Hello, thanks for your sharing. but I wonder how to Subset all four MintPy products by region, to make all the input data have the same row and column.

I have question.

When conducting analysis with Mintpy, is it necessary to convert the unwrapped data using Snaphu to displacement in meters through Phase to Displacement?

Hi. It seems that cutGeotiffs.py is not anymore included in hyp3-lib. Is there another way to do it?

I think this is the code, I’ve found it in some old code of mine.

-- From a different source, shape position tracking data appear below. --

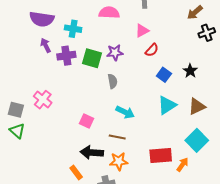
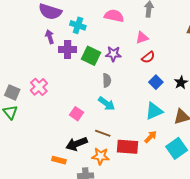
cyan arrow: (125, 112) -> (107, 103), moved
black arrow: (92, 152) -> (77, 144), turned -35
red rectangle: (161, 155) -> (128, 147), moved
orange arrow: (182, 165) -> (151, 137), moved
orange rectangle: (76, 173) -> (59, 160), turned -48

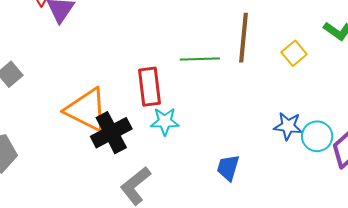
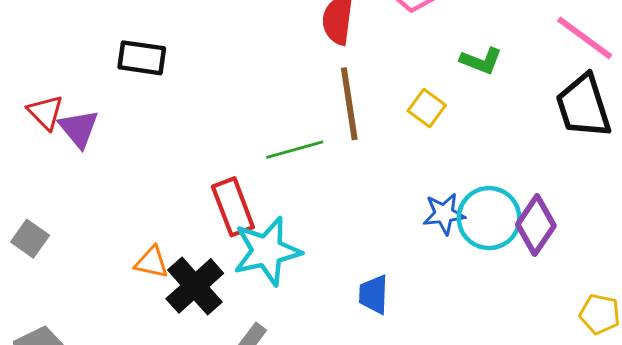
orange triangle: (87, 110) -> (152, 262), size x0.5
cyan star: (165, 121) -> (267, 251), size x1.6
cyan circle: (317, 136) -> (489, 218), size x1.4

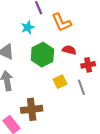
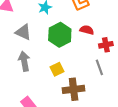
yellow square: (60, 82) -> (57, 69), moved
brown cross: (32, 109) -> (74, 89), moved

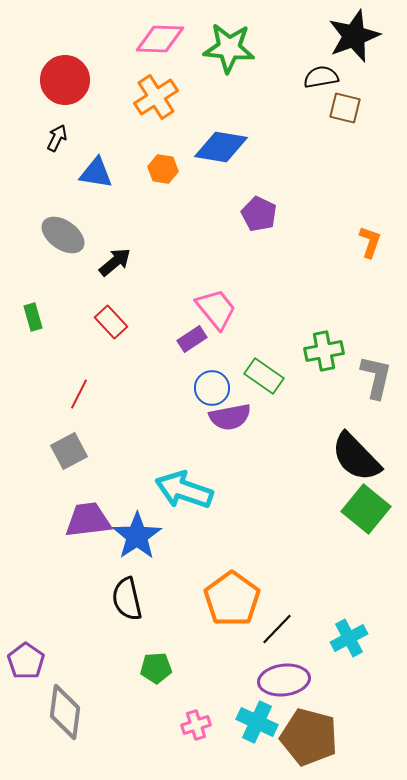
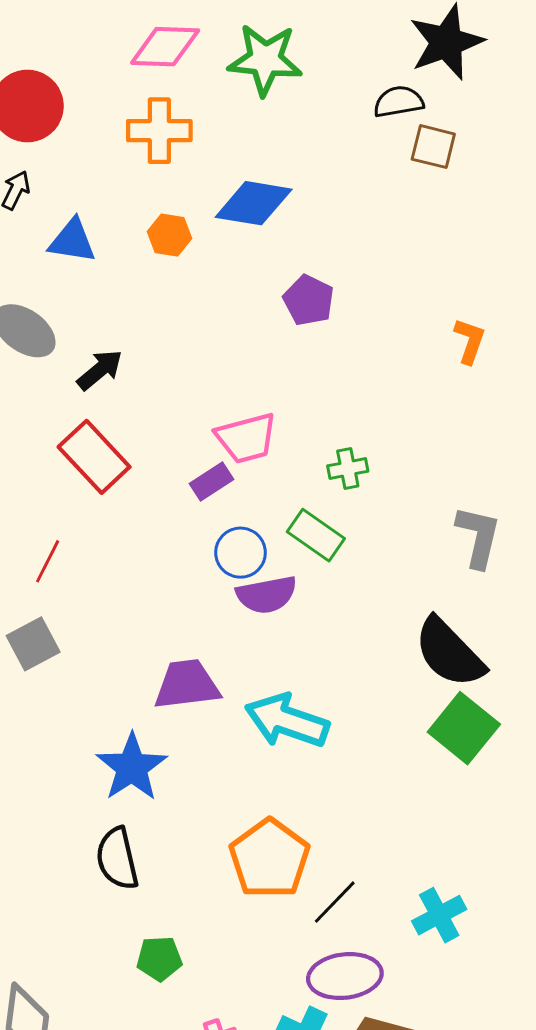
orange cross: (156, 97) -> (159, 131), turned 33
pink trapezoid: (216, 309) -> (246, 438), turned 114
red rectangle: (111, 322) -> (94, 457), size x1.5
green cross: (324, 351) -> (348, 469), moved, size x0.7
cyan arrow: (184, 490) -> (287, 721), moved
purple trapezoid: (88, 520) -> (187, 685), moved

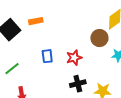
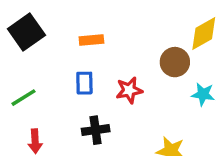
orange rectangle: (36, 21) -> (91, 40), moved
black cross: (78, 84) -> (96, 130), moved

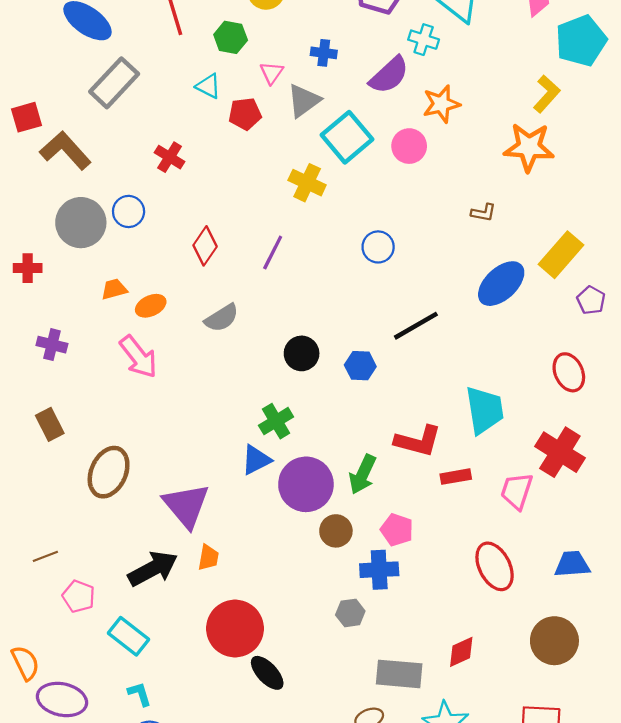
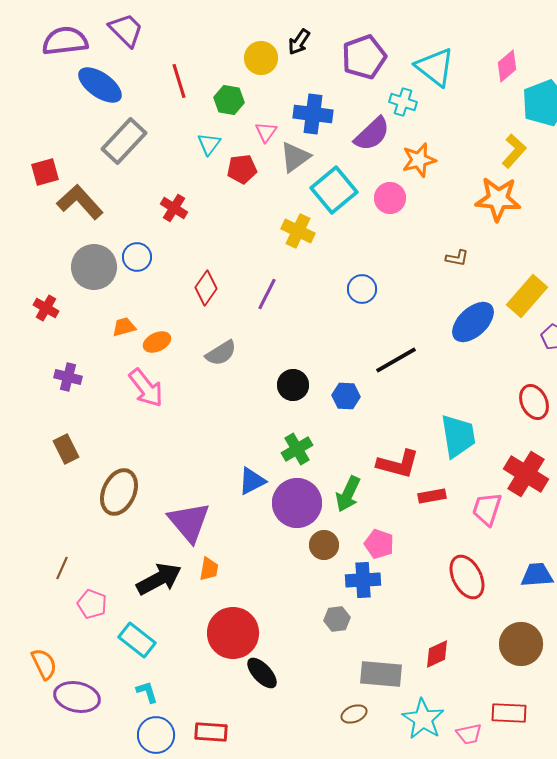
blue cross: (324, 53) -> (313, 114), size x1.6
cyan triangle: (208, 86) -> (209, 144), turned 40
red cross: (28, 268) -> (46, 308), turned 30
green cross: (276, 421) -> (297, 449), moved
brown line: (45, 556) -> (62, 568), turned -45

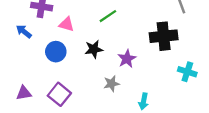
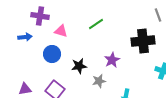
blue arrow: (24, 31) -> (25, 37), turned 136
black star: (94, 49) -> (79, 66), moved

def cut_tiffs_to_common_overlap(data_dir: str, overwrite=True) -> None:
        """
        Get the common overlap of  a list of GeoTIFF files
        
        Parameters
        ----------
        data_dir: str
            Path to directory containing Tiffs to cut
        overwrite: bool
            If True, then it will overwrite existing files if it already exists. Else it will not.
        
        Returns
        -------
            [ulx, uly, lrx, lry], the upper-left x, upper-left y, lower-right x, and lower-right y
            corner coordinates of the common overlap

        """

        files_for_mintpy = ['_water_mask.tif', '_corr.tif', '_unw_phase.tif', '_dem.tif', '_lv_theta.tif', '_lv_phi.tif']

        # Get common area using DEM files
        dem_files = glob(os.path.join(data_dir, '*_dem.tif'))

        corners = [gdal.Info(str(dem), format='json')['cornerCoordinates'] for dem in dem_files]

        ulx = max(corner['upperLeft'][0] for corner in corners)
        uly = min(corner['upperLeft'][1] for corner in corners)
        lrx = min(corner['lowerRight'][0] for corner in corners)
        lry = max(corner['lowerRight'][1] for corner in corners)
        overlap = [ulx, uly, lrx, lry]

        # Loop through files and clip them to common area
        for extension in files_for_mintpy:

            for file in glob(os.path.join(data_dir, f'*{extension}')):
                
                dst_file = os.path.join(
                    os.path.dirname(file),
                    os.path.basename(file).replace('.tif', '_clipped.tif')
                )

                if not overwrite and os.path.exists(dst_file):
                    continue
                else:
                    gdal.Translate(destName=str(dst_file), srcDS=str(file), projWin=overlap)

Very interesting. I’m using python wrappers for generating interferogram then snap2stamps for PSI.